DATA SHOWN:
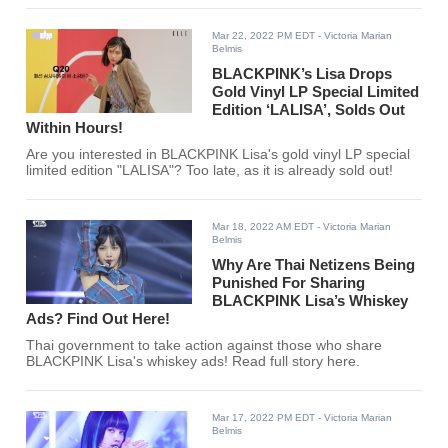
Mar 22, 2022 PM EDT
- Victoria Marian
Belmis
BLACKPINK’s Lisa Drops
Gold Vinyl LP Special Limited
Edition ‘LALISA’, Solds Out
Within Hours!
Are you interested in BLACKPINK Lisa's gold vinyl LP special
limited edition "LALISA"? Too late, as it is already sold out!
Mar 18, 2022 AM EDT
- Victoria Marian
Belmis
Why Are Thai Netizens Being
Punished For Sharing
BLACKPINK Lisa’s Whiskey
Ads? Find Out Here!
Thai government to take action against those who share
BLACKPINK Lisa's whiskey ads! Read full story here.
Mar 17, 2022 PM EDT
- Victoria Marian
Belmis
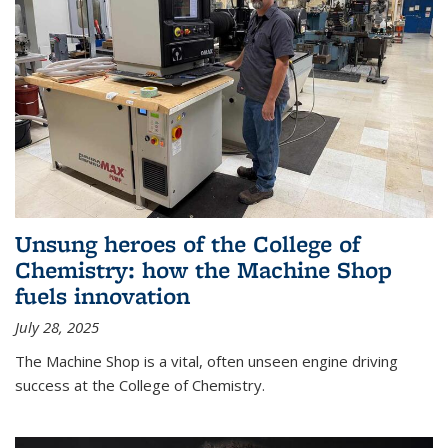
Unsung heroes of the College of
Chemistry: how the Machine Shop
fuels innovation
July 28, 2025
The Machine Shop is a vital, often unseen engine driving
success at the College of Chemistry.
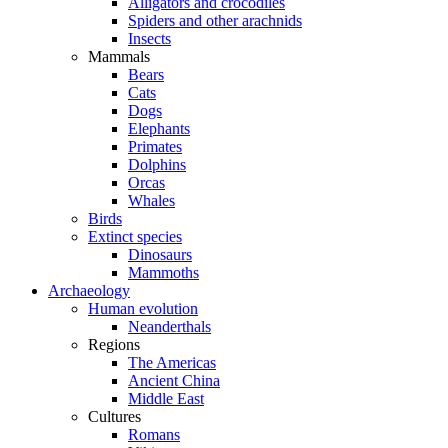
Alligators and crocodiles
Spiders and other arachnids
Insects
Mammals
Bears
Cats
Dogs
Elephants
Primates
Dolphins
Orcas
Whales
Birds
Extinct species
Dinosaurs
Mammoths
Archaeology
Human evolution
Neanderthals
Regions
The Americas
Ancient China
Middle East
Cultures
Romans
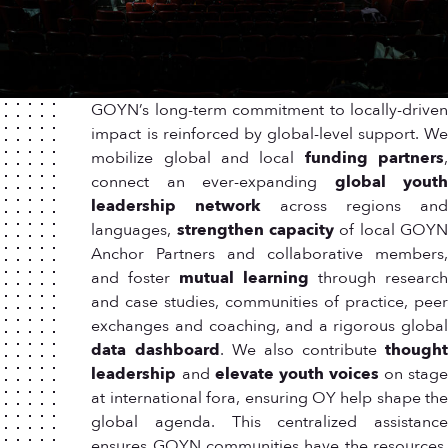
GOYN’s long-term commitment to locally-driven
impact is reinforced by global-level support. We
mobilize global and local
funding partners
connect an ever-expanding
global yout
leadership network
across regions an
languages,
strengthen capacity
of local GOY
Anchor Partners and collaborative members,
and foster
mutual learning
through researc
and case studies, communities of practice, peer
exchanges and coaching, and a rigorous global
data dashboard
. We also contribute
thought
leadership
and
elevate youth voices
on stag
at international fora, ensuring OY help shape the
global agenda. This centralized assistance
ensures GOYN communities have the resources,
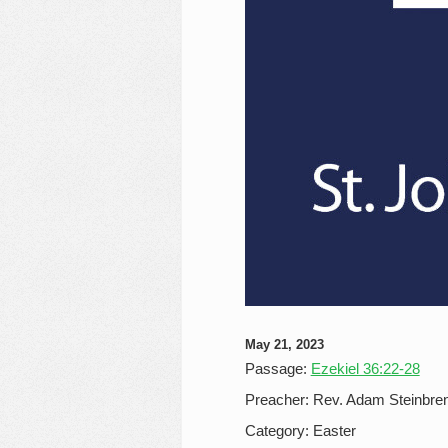
May 21, 2023
Passage:
Ezekiel 36:22-28
Preacher:
Rev. Adam Steinbre
Category:
Easter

WHAT IS BEING ASKED:
Copy the lines exactly as they appear from the opening of the entries above through the line with "The Machine Shop is", excluding all pictures.

RESPONSE TO THIS TASK:
Mar 22, 2022 PM EDT
- Victoria Marian
Belmis
BLACKPINK’s Lisa Drops
Gold Vinyl LP Special Limited
Edition ‘LALISA’, Solds Out
Within Hours!
Are you interested in BLACKPINK Lisa's gold vinyl LP special
limited edition "LALISA"? Too late, as it is already sold out!
Mar 18, 2022 AM EDT
- Victoria Marian
Belmis
Why Are Thai Netizens Being
Punished For Sharing
BLACKPINK Lisa’s Whiskey
Ads? Find Out Here!
Thai government to take action against those who share
BLACKPINK Lisa's whiskey ads! Read full story here.
Mar 17, 2022 PM EDT
- Victoria Marian
Belmis
Unsung heroes of the College of
Chemistry: how the Machine Shop
fuels innovation
July 28, 2025
The Machine Shop is a vital, often unseen engine driving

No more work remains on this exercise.